Volker Türk, Haut-Commissaire des Nations unies aux droits de l’homme, a formulé des recommandations urgentes aux autorités maliennes. Il met en garde contre « les lois récentes qui risquent de compromettre durablement le respect des droits humains au Mali ». L’ONU exhorte les responsables de la transition à abroger immédiatement ces textes jugés problématiques.
mandat présidentiel illimité et dissolution des partis politiques : les mesures controversées
Depuis juillet, le général Assimi Goïta, chef de la junte au pouvoir depuis 2021, a fait adopter une loi lui octroyant un mandat présidentiel illimité. Cette décision transforme de facto le général en président de la République. « Ces modifications législatives ferment définitivement la porte à toute élection démocratique dans un avenir proche », déclare Volker Türk. Elles violent en effet le droit fondamental des citoyens maliens à participer aux affaires publiques, à voter et à se présenter aux scrutins. « Ces mesures doivent être supprimées sans délai », insiste le Haut-Commissaire.
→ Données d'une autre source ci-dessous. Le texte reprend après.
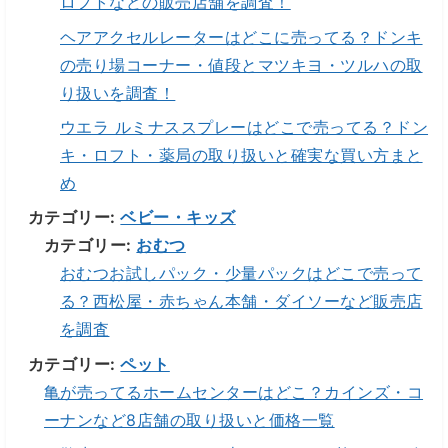
ロフトなどの販売店舗を調査！
ヘアアクセルレーターはどこに売ってる？ドンキ
の売り場コーナー・値段とマツキヨ・ツルハの取
り扱いを調査！
ウエラ ルミナススプレーはどこで売ってる？ドン
キ・ロフト・薬局の取り扱いと確実な買い方まと
め
カテゴリー:
ベビー・キッズ
カテゴリー:
おむつ
おむつお試しパック・少量パックはどこで売って
る？西松屋・赤ちゃん本舗・ダイソーなど販売店
を調査
カテゴリー:
ペット
亀が売ってるホームセンターはどこ？カインズ・コ
ーナンなど8店舗の取り扱いと価格一覧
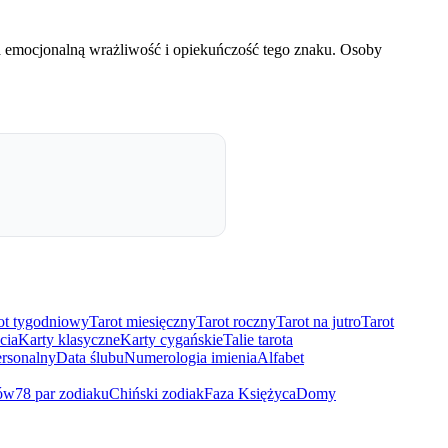
 emocjonalną wrażliwość i opiekuńczość tego znaku. Osoby
ot tygodniowy
Tarot miesięczny
Tarot roczny
Tarot na jutro
Tarot
cia
Karty klasyczne
Karty cygańskie
Talie tarota
rsonalny
Data ślubu
Numerologia imienia
Alfabet
ów
78 par zodiaku
Chiński zodiak
Faza Księżyca
Domy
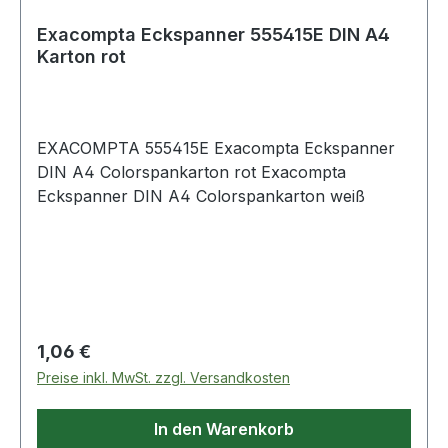
Exacompta Eckspanner 555415E DIN A4
Karton rot
EXACOMPTA 555415E Exacompta Eckspanner
DIN A4 Colorspankarton rot Exacompta
Eckspanner DIN A4 Colorspankarton weiß
Regulärer Preis:
1,06 €
Preise inkl. MwSt. zzgl. Versandkosten
In den Warenkorb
Deux mois plus tôt, en mai, les partis politiques ont été dissous par les autorités. Le dossier est actuellement entre les mains de la Cour constitutionnelle malienne.
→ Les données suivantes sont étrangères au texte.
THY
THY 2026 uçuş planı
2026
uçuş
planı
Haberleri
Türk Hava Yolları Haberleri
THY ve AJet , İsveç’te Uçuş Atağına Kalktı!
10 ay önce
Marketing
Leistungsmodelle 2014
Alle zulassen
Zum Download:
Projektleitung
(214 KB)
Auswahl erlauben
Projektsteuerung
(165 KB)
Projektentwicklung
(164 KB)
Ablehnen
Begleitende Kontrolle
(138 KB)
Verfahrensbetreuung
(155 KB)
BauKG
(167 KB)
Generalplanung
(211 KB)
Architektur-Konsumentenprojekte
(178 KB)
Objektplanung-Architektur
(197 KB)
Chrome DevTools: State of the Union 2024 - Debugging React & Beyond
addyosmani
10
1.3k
arrestations arbitraires : la société civile sous pression
Parallèlement, les autorités maliennes multiplient les arrestations ciblant des figures de la société civile et d’anciens responsables politiques. Parmi les personnalités détenues figurent le militant anti-corruption Clément Dembélé et l’ex-Premier ministre Choguel Maïga. « L’augmentation alarmante des détentions arbitraires, souvent basées sur des accusations vagues d’atteinte à la crédibilité de l’État, est profondément inquiétante », souligne Volker Türk. Il exige la libération immédiate et inconditionnelle de toutes les personnes détenues pour avoir simplement exprimé leur opinion. « Il est urgent de mettre fin à cette instrumentalisation politique de la justice contre la dissidence », ajoute-t-il.